I then asked my panelists what they thought healthcare industry leaders needed to do now to develop the types of partnerships that will move the industry forward into the shift into the value?

Physicians of Southwest Washington’s Matthews replied, “I think that the relationship between providers and payers really relies on the foundations of any kind of successful business relationships—communications, transparency, guiding principles like what we’re trying to do together, the [collaborative] value proposition. In value-based contracting,” she emphasized, “you can’t have negotiations from opposite sides of the board room. We have to focus on improving the health of the community. So one is realigning the way in which payers and providers interact, so that it becomes less adversarial; and then aligning incentives according to those principles, so everyone’s aligned. And then, data and claims. So, shared alignment for revenues and compensation, and real data.”

“UPMC is both a payer and a provider; we’re the second-largest payer-provider in the country, after Kaiser Permanente,” Peele noted. “But we’re both open and closed; we have employed physicians and contracted physicians, and owned hospitals and contracted hospitals. So it puts an interesting spotlight on this. And what do payers and providers need to do, going forward? They need to trust each other. Payers think providers are over-utilizing, or whatever. And providers think payers are trying to rip them off. And when there’s no foundational trust; and when we don’t trust each other, the patients don’t trust us, either. And trust has to sit at the bottom of the three-legged stool among payers, providers, and consumers. And what’s involved in that? Data. So how can we optimize care? The goal between the payer and provider is transparency—the ability to see a 360-degree view of members, and to share that view with providers.”

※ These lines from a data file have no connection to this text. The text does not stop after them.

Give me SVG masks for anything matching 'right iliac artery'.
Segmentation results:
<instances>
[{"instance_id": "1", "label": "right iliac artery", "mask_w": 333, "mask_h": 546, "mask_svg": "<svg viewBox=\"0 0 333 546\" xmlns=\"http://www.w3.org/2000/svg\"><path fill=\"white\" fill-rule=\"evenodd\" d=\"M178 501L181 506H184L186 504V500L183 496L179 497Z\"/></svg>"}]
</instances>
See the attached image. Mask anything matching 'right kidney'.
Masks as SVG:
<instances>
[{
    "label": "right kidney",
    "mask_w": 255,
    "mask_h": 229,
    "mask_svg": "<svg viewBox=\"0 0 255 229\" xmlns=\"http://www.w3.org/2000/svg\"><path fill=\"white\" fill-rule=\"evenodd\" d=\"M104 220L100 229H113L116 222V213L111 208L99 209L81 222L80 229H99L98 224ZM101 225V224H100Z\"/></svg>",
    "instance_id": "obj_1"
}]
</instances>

“Yes, we can’t reiterate the word transparency enough,” underscored Nemours Health’s Clarke. “If we are in this together, we have to be open books, and be vulnerable. And that means opening up that data. As payers and providers want to take on more risk together, we have to prepare for that together; and we have to set expectations, and establish common interests. So it’s still about relationships; payers and providers were historically on opposite sides of the table. So how do we actually transition that to be working on behalf of the common interest around our patients?”

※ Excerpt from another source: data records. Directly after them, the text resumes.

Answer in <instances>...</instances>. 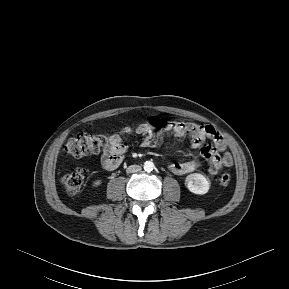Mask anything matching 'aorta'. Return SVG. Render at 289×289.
<instances>
[{
  "instance_id": "762f6f07",
  "label": "aorta",
  "mask_w": 289,
  "mask_h": 289,
  "mask_svg": "<svg viewBox=\"0 0 289 289\" xmlns=\"http://www.w3.org/2000/svg\"><path fill=\"white\" fill-rule=\"evenodd\" d=\"M143 167L145 171H152L154 169V163L152 161H145Z\"/></svg>"
}]
</instances>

And I asked Geneia’s Logan whether that creates a kind of “trust but verify” situation between payers and providers. “Yes, it’s about relationships, and the data helps to instill a trusting relationship,” she said. “Also, conscious work has to happen around roles. But often, there can be terminology barriers; we spend a lot of time working through those issues with payers and providers. And we see a lot of progress in the making, in this space. The role that used to be provider relations in health plans used to be around, how do you submit your authorization, or check your claims status? Now, it’s a business development role, a relationship-building role, it’s a how do we sin this together, role. It’s a much more sophisticated role. And both parties bringing the data together to the table, builds trust. It’s both payment and clinical data together. I do see a lot of efforts in that regard. But like any relationship, you have to figure out how to talk to each other.”

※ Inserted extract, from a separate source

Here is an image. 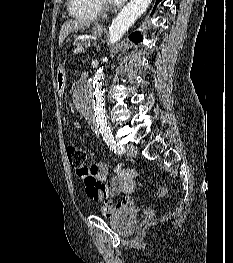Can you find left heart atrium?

The discussion continued, including into areas around the impact of accelerated telehealth-based care delivery on healthcare operations in the coming months. What was and is clear to me is that, with leaders like these, there will be a successful path forward through the complexity of the current moment, as payer and provider leaders unite around the mission of improving the health of their communities and making U.S. healthcare more efficient, cost-effective, and satisfying to all the stakeholders around the immense enterprise of our complex health system. All the panelists agreed that there will be challenges going forward, but also, importantly, that much has actually been learned in the past few months that will be quite useful in the near future, and that will benefit patients and communities.